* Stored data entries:
◆ ◆ ◆ ◆
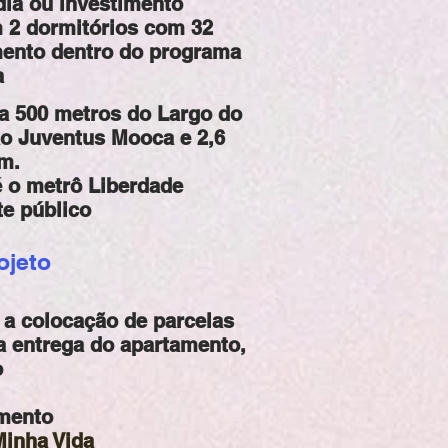
ia ou investimento
 2 dormitórios com 32
mento dentro do programa
a
 a 500 metros do Largo do
o Juventus Mooca e 2,6
m.
é o metrô Liberdade
te público
ojeto
 a colocação de parcelas
 entrega do apartamento,
o
amento
Minha Vida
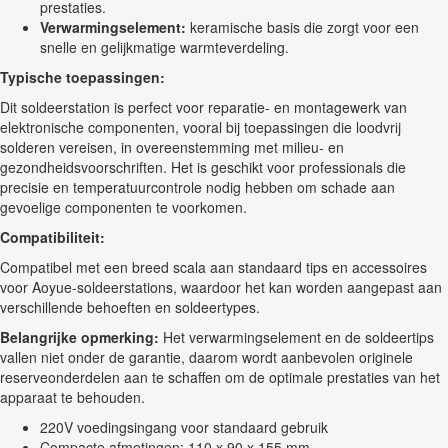
prestaties.
Verwarmingselement:
keramische basis die zorgt voor een
snelle en gelijkmatige warmteverdeling.
Typische toepassingen:
Dit soldeerstation is perfect voor reparatie- en montagewerk van
elektronische componenten, vooral bij toepassingen die loodvrij
solderen vereisen, in overeenstemming met milieu- en
gezondheidsvoorschriften. Het is geschikt voor professionals die
precisie en temperatuurcontrole nodig hebben om schade aan
gevoelige componenten te voorkomen.
Compatibiliteit:
Compatibel met een breed scala aan standaard tips en accessoires
voor Aoyue-soldeerstations, waardoor het kan worden aangepast aan
verschillende behoeften en soldeertypes.
Belangrijke opmerking:
Het verwarmingselement en de soldeertips
vallen niet onder de garantie, daarom wordt aanbevolen originele
reserveonderdelen aan te schaffen om de optimale prestaties van het
apparaat te behouden.
220V voedingsingang voor standaard gebruik
Compacte afmetingen: 110 x 90 x 155 mm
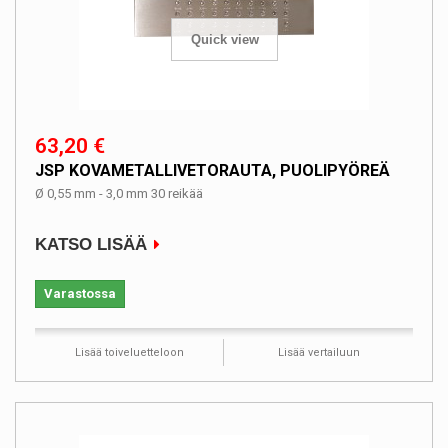
Quick view
63,20 €
JSP KOVAMETALLIVETORAUTA, PUOLIPYÖREÄ
Ø 0,55 mm - 3,0 mm 30 reikää
KATSO LISÄÄ
Varastossa
Lisää toiveluetteloon
Lisää vertailuun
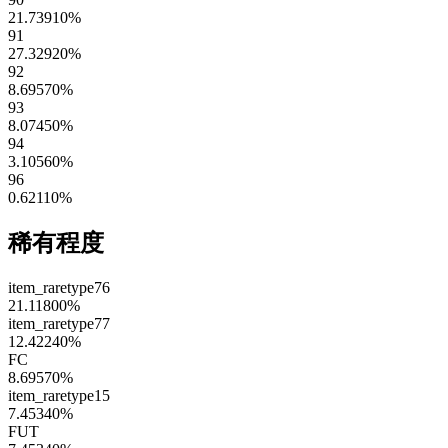
21.73910
%
91
27.32920
%
92
8.69570
%
93
8.07450
%
94
3.10560
%
96
0.62110
%
稀有程度
item_raretype76
21.11800
%
item_raretype77
12.42240
%
FC
8.69570
%
item_raretype15
7.45340
%
FUT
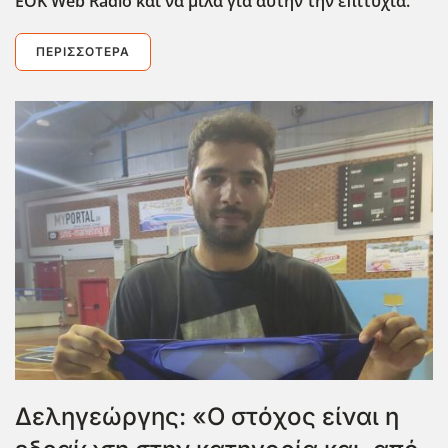
ΕΟΚ Web Radio και να μιλά για αυτήν την επιτυχία.
ΠΕΡΙΣΣΌΤΕΡΑ
Δεληγεώργης: «Ο στόχος είναι η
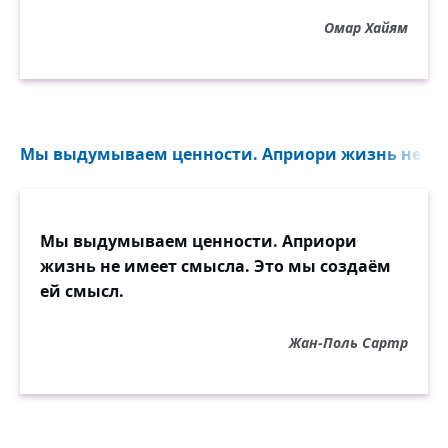
Мело весь месяц в феврале,
Омар Хайям
И то и дело
Свеча горела на столе,
Свеча горела.
Мы выдумываем ценности. Априори жизнь не име
Мы выдумываем ценности. Априори
жизнь не имеет смысла. Это мы создаём
ей смысл.
Жан-Поль Сартр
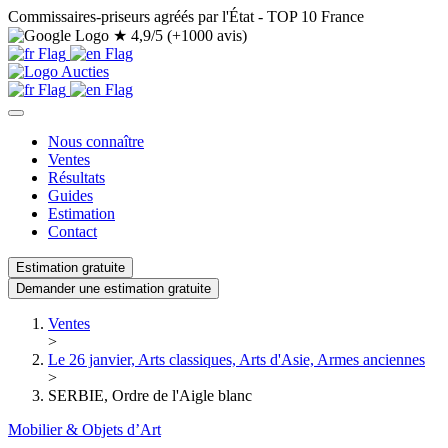
Commissaires-priseurs agréés par l'État - TOP 10 France
★
4,9/5 (+1000 avis)
Nous connaître
Ventes
Résultats
Guides
Estimation
Contact
Estimation gratuite
Demander une estimation gratuite
Ventes
>
Le 26 janvier, Arts classiques, Arts d'Asie, Armes anciennes
>
SERBIE, Ordre de l'Aigle blanc
Mobilier & Objets d’Art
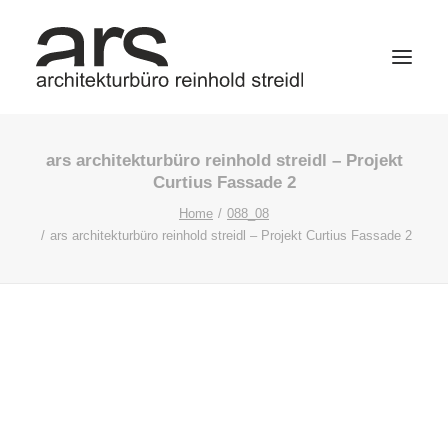
ars architekturbüro reinhold streidl – Projekt
Curtius Fassade 2
Home
088_08
ars architekturbüro reinhold streidl – Projekt Curtius Fassade 2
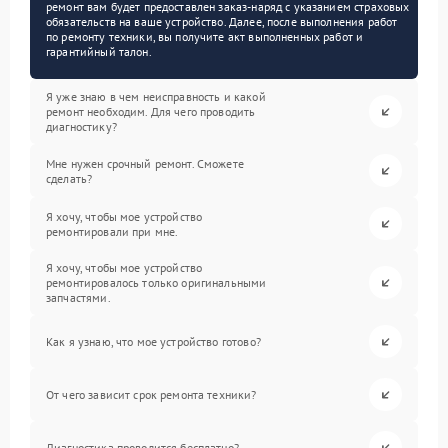
ремонт вам будет предоставлен заказ-наряд с указанием страховых
обязательств на ваше устройство. Далее, после выполнения работ
по ремонту техники, вы получите акт выполненных работ и
гарантийный талон.
Я уже знаю в чем неисправность и какой
ремонт необходим. Для чего проводить
диагностику?
Мне нужен срочный ремонт. Сможете
сделать?
Я хочу, чтобы мое устройство
ремонтировали при мне.
Я хочу, чтобы мое устройство
ремонтировалось только оригинальными
запчастями.
Как я узнаю, что мое устройство готово?
От чего зависит срок ремонта техники?
Диагностика проводится бесплатно?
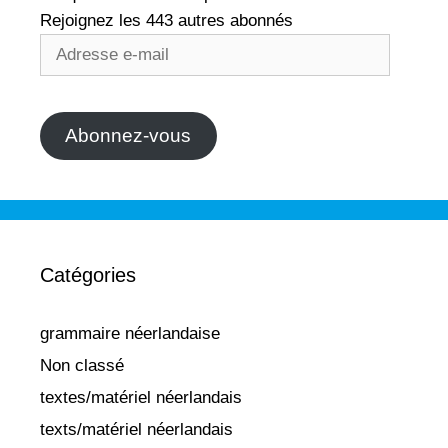
Rejoignez les 443 autres abonnés
Adresse
e-
mail
Abonnez-vous
Catégories
grammaire néerlandaise
Non classé
textes/matériel néerlandais
texts/matériel néerlandais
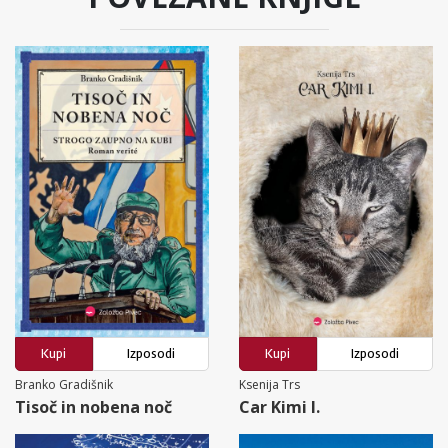
Kupi
Izposodi
Kupi
Izposodi
Branko Gradišnik
Ksenija Trs
Tisoč in nobena noč
Car Kimi I.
◆ ◆ ◆ ◆
* Assigned task:
Which lines run from the one holding "snelle en gelijkmatige warmteverdeling." through the one holding "vallen niet onder" in the records above? Repeat them exactly, both included, and nothing more.

* Response below:
snelle en gelijkmatige warmteverdeling.
Typische toepassingen:
Dit soldeerstation is perfect voor reparatie- en montagewerk van
elektronische componenten, vooral bij toepassingen die loodvrij
solderen vereisen, in overeenstemming met milieu- en
gezondheidsvoorschriften. Het is geschikt voor professionals die
precisie en temperatuurcontrole nodig hebben om schade aan
gevoelige componenten te voorkomen.
Compatibiliteit:
Compatibel met een breed scala aan standaard tips en accessoires
voor Aoyue-soldeerstations, waardoor het kan worden aangepast aan
verschillende behoeften en soldeertypes.
Belangrijke opmerking:
Het verwarmingselement en de soldeertips
vallen niet onder de garantie, daarom wordt aanbevolen originele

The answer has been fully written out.